2.4. In the present case, the parties cited some passages of the description in support of their respective interpretations. The appellant, on the one hand, drew attention to the sentence in column 3, lines 12-14 of the published patent specification, according to which the lead 110 (see Figure 1) "includes the elongated electrode 116". The Board notes that the same disclosure can be found in column 3, lines 22-24, stating that "The lead 110, as illustrated in Figure 2, includes an inner stylet coil 130, an outer electrically insulative jacket 132, and the elongated electrode 116". On the other hand, the respondent underlined the fact that "The electrode 116 is preferably preformed with its closely spaced turns prior to being mounted upon the lead 110" (see column 3, lines 36-38), this disclosure being confirmed by the statement in column 3, lines 47-50, that "the electrode 116 may be coiled to form a helix having comparatively widely spaced turns prior to the electrode 116 being slid over the insulative jacket 132".

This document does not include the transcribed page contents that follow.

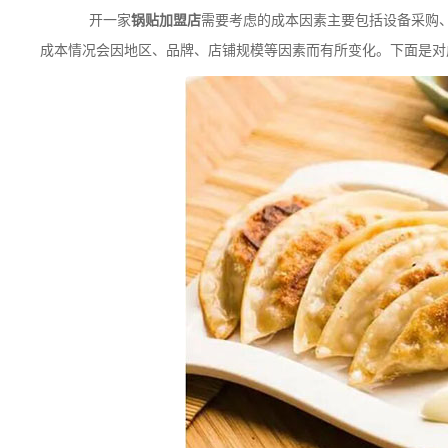
开一家
锅贴加盟店
需要考虑的成本因素主要包括设备采购
成本情况会因地区、品牌、店铺规模等因素而有所变化。下面是对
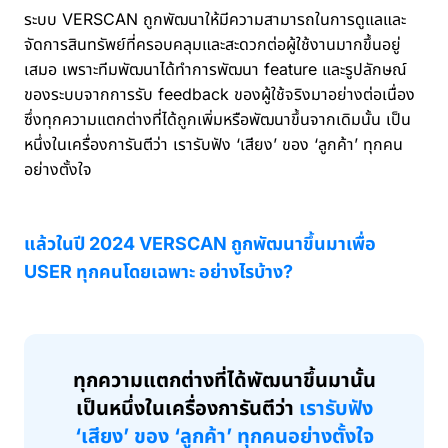
เข้าสู่ระบบ
ระบบ VERSCAN ถูกพัฒนาให้มีความสามารถในการดูแลและ
จัดการสินทรัพย์ที่ครอบคลุมและสะดวกต่อผู้ใช้งานมากขึ้นอยู่
ไทย
เสมอ เพราะทีมพัฒนาได้ทำการพัฒนา feature และรูปลักษณ์
ของระบบจากการรับ feedback ของผู้ใช้จริงมาอย่างต่อเนื่อง
English
USD($)
ซึ่งทุกความแตกต่างที่ได้ถูกเพิ่มหรือพัฒนาขึ้นจากเดิมนั้น เป็น
THB(฿)
หนึ่งในเครื่องการันตีว่า เรารับฟัง ‘เสียง’ ของ ‘ลูกค้า’ ทุกคน
อย่างตั้งใจ
แล้วในปี 2024 VERSCAN ถูกพัฒนาขึ้นมาเพื่อ
USER ทุกคนโดยเฉพาะ อย่างไรบ้าง?
ทุกความแตกต่างที่ได้พัฒนาขึ้นมานั้น
เป็นหนึ่งในเครื่องการันตีว่า
เรารับฟัง
‘เสียง’ ของ ‘ลูกค้า’ ทุกคนอย่างตั้งใจ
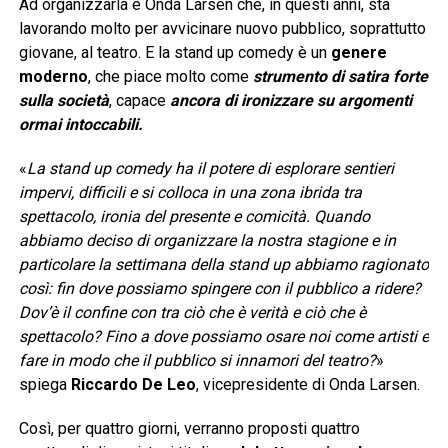
Ad organizzarla è Onda Larsen che, in questi anni, sta
lavorando molto per avvicinare nuovo pubblico, soprattutto
giovane, al teatro. E la stand up comedy è un
genere
moderno
, che piace molto come
strumento di satira forte
sulla società
, capace
ancora di ironizzare su argomenti
ormai intoccabili.
«
La stand up comedy ha il potere di esplorare sentieri
impervi, difficili e si colloca in una zona ibrida tra
spettacolo, ironia del presente e comicità. Quando
abbiamo deciso di organizzare la nostra stagione e in
particolare la settimana della stand up abbiamo ragionato
così: fin dove possiamo spingere con il pubblico a ridere?
Dov’è il confine con tra ciò che è verità e ciò che è
spettacolo? Fino a dove possiamo osare noi come artisti e
fare in modo che il pubblico si innamori del teatro?
»
spiega
Riccardo De Leo
, vicepresidente di Onda Larsen.
Così, per quattro giorni, verranno proposti quattro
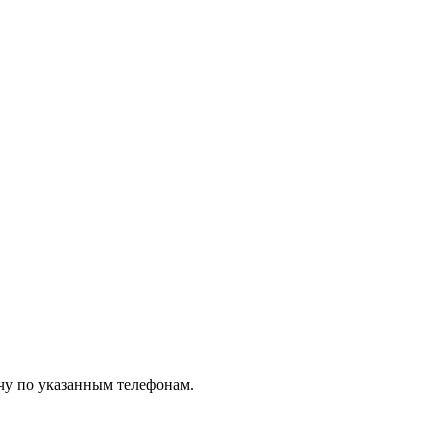
чу по указанным телефонам.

The application of the above-mentioned principle of law leads to the following considerations as to the alleged ambiguity in claim 1. Indeed, the cited quotations show that the disclosure derivable from the description and the drawings supports both the appellant's interpretation that the electrode may be considered as part of the claimed lead, in particular of the inner stylet coil, and the respondent's interpretation that the electrode is a separate element mounted on the lead, in particular slid over the jacket. Hence, both interpretations can be regarded as being made within the context of the disclosure. Moreover, both of them are technically meaningful. This means that the Board has no reason to disregard one in favour of the other.

2.5. The application E2' (see column 1, lines 1-9; column 4, lines 15-35; Figure 1) discloses an intravenous lead for use with a cardiac device implantable beneath the skin of a patient. The lead "includes" an inner stylet coil 2, an outer electrically insulative jacket 3 coaxial with and overlying the inner stylet coil, and an electrode 5 adapted to be coupled to the implantable cardiac device. These elements may be considered to be part of the lead in agreement with the appellant's interpretation. As regards the electrode, it is formed by the distal end of the inner stylet coil and has a coiled configuration for making substantially continuous surface contact with inner wall surfaces of an artery or vein after the lead body is fed into the artery or vein. Thus, the lead, in particular the inner stylet coil, has a coiled section corresponding to the electrode.

2.6. Hence, in agreement with the appellant's interpretation, the Board concludes that the subject-matter of claim 1 of the patent as granted lacks novelty, having regard to the application E2' for the designated Contracting States DE, FR, GB, IT and NL (Article 54(3),(4) EPC).

2.7. Since the application E2' does not disclose an intravenous lead including the feature that the electrode 5 overlies the outer electrically insulative jacket 3, the subject-matter of claim 1 as amended according to the respondent's auxiliary request is novel over the application E2'.

3. Inventive step

3.1. Inventive step has to be assessed having regard to the subject-matter of claim 1 of the patent as granted for the designated Contracting States other than DE, FR, GB, IT, NL, i.e. AT, BE, DK, ES, SE, and also having regard to the subject-matter of claim 1 as amended according to the respondent's auxiliary request.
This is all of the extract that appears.